Um Kontaktrisiken und/oder psychische Belastungen durch die Interaktion von Menschen mit einer Maschine und daraus folgende Gefährdungssituationen zu vermeiden, müssen folgende neue Aspekte berücksichtigt werden:
  • Koexistenz von Mensch und Maschine in einem gemeinsamen Raum ohne direkte Zusammenarbeit
  • Mensch-Maschine-Interaktion
Bei der Bewertung der Interaktionsarten gelten die unter Punkt 8 genannten Grundsätze.

Maschinen mit sich entwickelnden Fähigkeiten (KI-Systeme)

Die Risiken von KI-Systemen sollen durch die EU-Verordnung zur Künstlichen Intelligenz (KI-VO-E), die sich im Entwurfsstadium befindet, geregelt werden.
Die EU-Maschinenverordnung enthält bereits Vorgaben für KI-Systeme, um Wechselwirkungen zwischen Maschinenkomponenten zu berücksichtigen. In diesem Zusammenhang wurden folgen-de grundlegenden Sicherheits- und Gesundheitsschutzanforderungen angepasst:
  • Sicherheit und Zuverlässigkeit von Steuerungen
  • Allgemeine Grundsätze, 1.1.6 zur Ergonomie
  • Risiken durch bewegliche Teile und psychische Belastung

Überblick Neue EU-Maschinenverordnung: Der Weg zum sicheren Produkt

Fällt mein Produkt unter die EU-Maschinenverordnung?

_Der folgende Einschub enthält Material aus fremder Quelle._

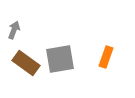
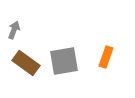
gray square: moved 4 px right, 2 px down
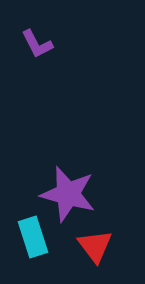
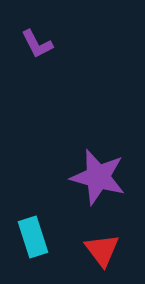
purple star: moved 30 px right, 17 px up
red triangle: moved 7 px right, 4 px down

Ob ein Produkt unter die EU-Maschinenverordnung fällt, ist in Artikel 1 der Verordnung geregelt. Berücksichtigen Sie bei Ihrer Recherche, dass Ihr Produkt unter mehrere CE-Richtlinien oder Vorschriften fallen kann
Tipp: Eine Übersicht über alle aktuell geltenden CE-Richtlinien/Verordnungen finden Sie auf der Webseite der Europäischen Kommission.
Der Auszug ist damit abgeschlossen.